=== Begin Enclosure ===

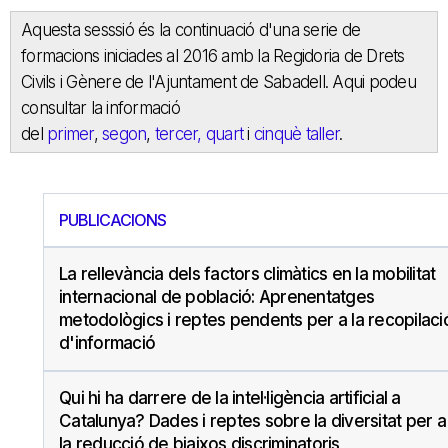
Aquesta sesssió és la continuació d'una serie de
formacions iniciades al 2016 amb la Regidoria de Drets
Civils i Gènere de l'Ajuntament de Sabadell. Aqui podeu
consultar la informació
del
primer
,
segon
,
tercer,
quart
i
cinquè taller
.
PUBLICACIONS
La rellevància dels factors climàtics en la mobilitat
internacional de població: Aprenentatges
metodològics i reptes pendents per a la recopilaci
d'informació
Qui hi ha darrere de la intel·ligència artificial a
Catalunya? Dades i reptes sobre la diversitat per a
la reducció de biaixos discriminatoris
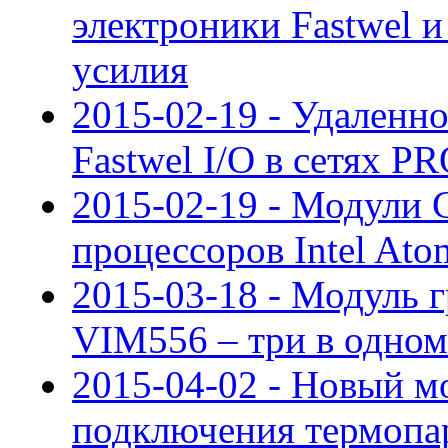
электроники Fastwel
усилия
2015-02-19 - Удаленн
Fastwel I/O в сетях 
2015-02-19 - Модули 
процессоров Intel At
2015-03-18 - Модуль 
VIM556 – три в одно
2015-04-02 - Новый 
подключения термопа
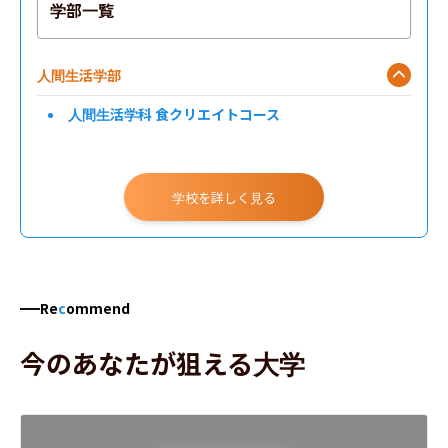
学部一覧
人間生活学部
人間生活学科 食クリエイトコース
学校を詳しく見る
Re
c
ommend
今のあなたが狙える大学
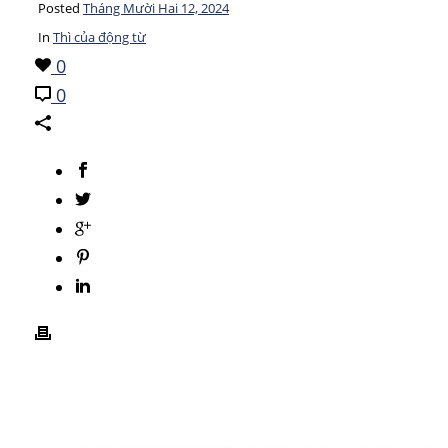
Posted
Tháng Mười Hai 12, 2024
In
Thì của động từ
0
0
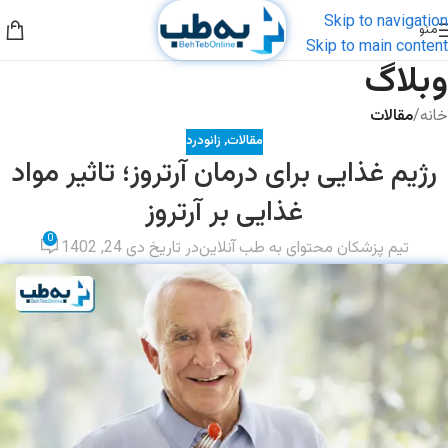
Skip to navigation
منو
Skip to main content
وبلاگ
خانه
/
مقالات
مقالات
,
زانودرد
رژیم غذایی برای درمان آرتروز؛ تاثیر مواد
غذایی بر آرتروز
0
تیم پزشکان محتوای به طب آنلاین
در تاریخ دی 24, 1402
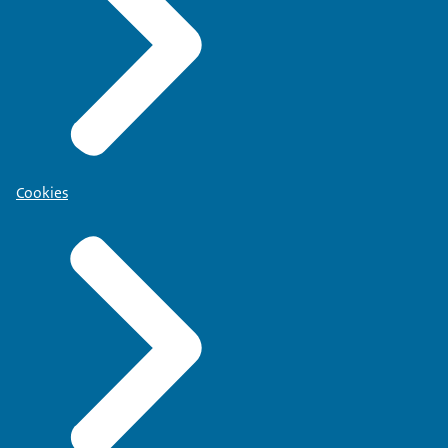
Cookies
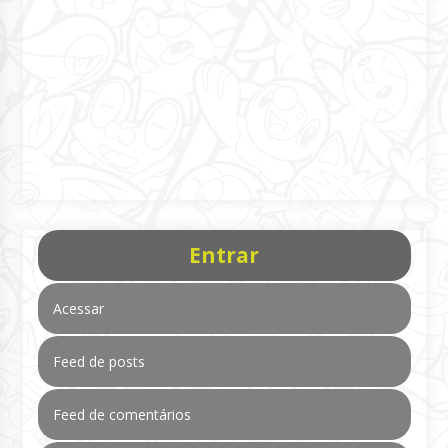
Entrar
Acessar
Feed de posts
Feed de comentários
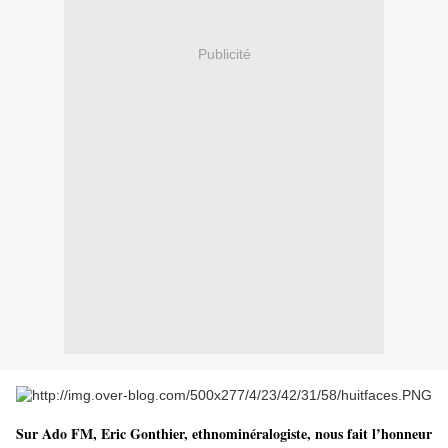
Publicité
Sur Ado FM, Eric Gonthier, ethnominéralogiste, nous fait l’honneur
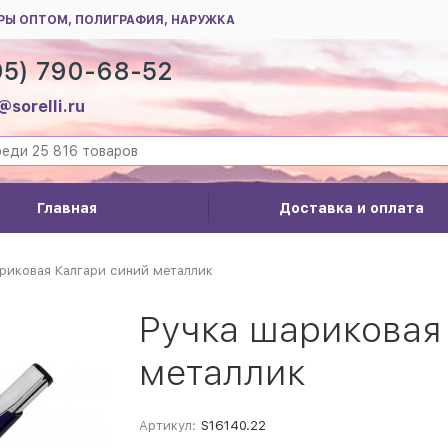
РЫ ОПТОМ, ПОЛИГРАФИЯ, НАРУЖКА
95) 790-68-52
@sorelli.ru
Главная
Доставка и оплата
риковая Калгари синий металлик
Ручка шариковая
металлик
Артикул:
S16140.22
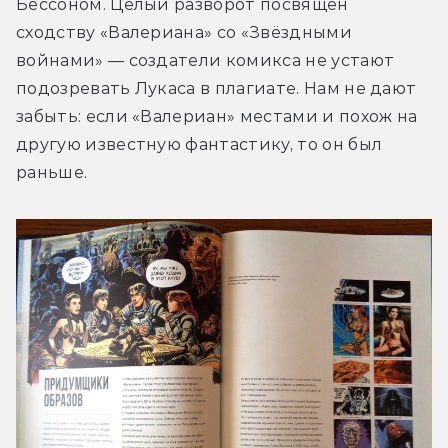
Бессоном. Целый разворот посвящён 
сходству «Валериана» со «Звёздными 
войнами» — создатели комикса не устают 
подозревать Лукаса в плагиате. Нам не дают 
забыть: если «Валериан» местами и похож на 
другую известную фантастику, то он был 
раньше.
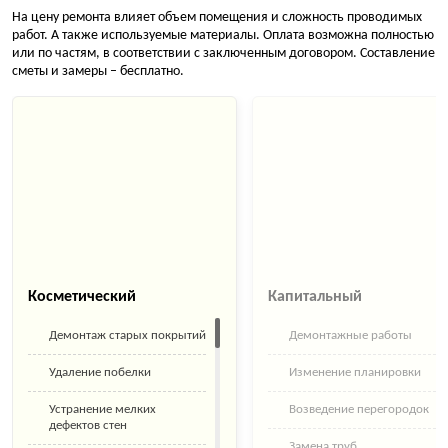
На цену ремонта влияет объем помещения и сложность проводимых
работ. А также используемые материалы. Оплата возможна полностью
или по частям, в соответствии с заключенным договором. Составление
сметы и замеры – бесплатно.
Косметический
Капитальный
Демонтаж старых покрытий
Демонтажные работы
Удаление побелки
Изменение планировки
Устранение мелких
Возведение перегородок
дефектов стен
Замена труб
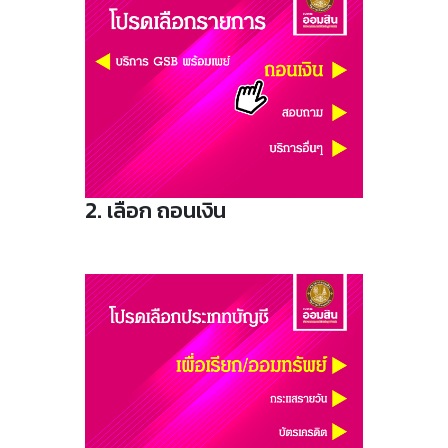
2. เลือก ถอนเงิน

=== End Enclosure ===

> _Problem statement_
Restate, word for word, each line from the one with "Возведение перегородок" to the end of the entries, both included, and keep every picture out.

> _Solution for this problem_
Возведение перегородок
дефектов стен
Замена труб
2. เลือก ถอนเงิน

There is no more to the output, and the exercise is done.